The Massachusetts Senate votes to extend these three tax breaks

According to Senator Adam Hinds, tax credits for the usage fees of port maintenance and medical device companies as well as a tax exemption for certain patent-related income “no longer serve the desired purpose”.

His Senate colleagues appeared to agree and voted Tuesday to pass his budget change that would remove these three tax breaks from state law.

Hinds, the chairman of the Senate Finance Committee, is a member of a state tax spending review commission set up under a 2018 law to analyze the various tax exemptions, deferrals, credits and deductions that have been made over the years with the Intentions were assumed to achieve certain goals and behaviors.

The commission published its first report in March and Hinds said his amendment was trying to “implement that report in us by responding to these recommendations and recognizing when a tax expense is out of date and no longer necessary”.

“We’re not taking the time to understand fundamental issues about this issue,” the Pittsfield Democrat said before its amendment was voted on. “Is it going to the intended beneficiaries? Is it a sensible incentive for the purpose we agreed to? Does it justify the cost? Is it relevant to our daily life in our modern economy? “

The commission said Massachusetts was the only state providing “dollar-for-dollar compensation for federal tax on port maintenance,” and that credit was claimed by a “small number” of applicants – there were 79 to 88 claims per year during the tax years 2015 to 2018.

“We conclude that while this loan is an incentive to use ports in Massachusetts, it has no measurable benefit and is of no relevance today,” the report said.

The members of the commission also disagreed that the medical device use credit used to reimburse companies for certain fees paid to the US Food and Drug Administration was “a significant incentive.” The report said, “The use of this loan by fewer than half a dozen large companies is a strong indication that it is not relevant. While the low cost suggests this is easy to justify, we conclude that the average tax credit is too small ($ 34,000) to provide any meaningful incentive to the relatively large companies that claim this. “

Massachusetts exempts income from sales or transfers of certain patents that support energy conservation or alternative energy from tax for five years and is approved by the Energy Resources Commissioner, according to the report, but the exemption is “so tightly structured that no one has it ever used. “

According to the report’s figures, the two port maintenance and medical device fee tax credits would add up to an estimated $ 2 million in lost revenue in fiscal 2022, the year covered by the $ 47.6 billion budget debated by the Senate .

When Senate Chairman Michael Rodrigues unveiled his committee’s version of his committee’s budget earlier this month, he also cited the Commission’s findings on the state’s film and television production tax credit.
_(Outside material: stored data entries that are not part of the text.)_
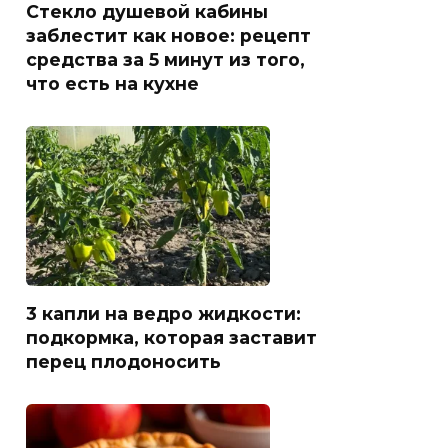
Стекло душевой кабины
заблестит как новое: рецепт
средства за 5 минут из того,
что есть на кухне
3 капли на ведро жидкости:
подкормка, которая заставит
перец плодоносить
The commission landed between “strongly disagree” and “strongly disagree” on whether the film tax credit justified the annual cost of $ 56 million to $ 80 million. Commissioners suggested that alternative approaches such as subsidizing the construction of movie studios directly in the Commonwealth could result in more investment than the existing loan, which instead encourages immediate short-term spending and encourages the creation of more permanent jobs in the Commonwealth at a lower cost “, It says in the report.

The loan expires in late 2022, and while the House unanimously voted during its budgetary deliberations to remove the sunset and make it permanent, the Senate plan is instead to move the sunset date to January 1, 2027 while revising the loan self.

To qualify for the loan, a production company must spend 50 percent of its filming budget or have at least 50 percent of its prime photo days in Massachusetts. The Senate (S3) budget would raise that threshold to 75 percent, plus the cap on salaries or compensation eligible for the $ 1 million loan, and remove loan portability.

The Senate on Wednesday rejected a number of amendments proposed by minority leader Bruce Tarr related to the film tax credit. The House-Senate differences over film tax credits and the changes to the tax law passed by the Senate on Tuesday will be reconciled by a six-member conference committee.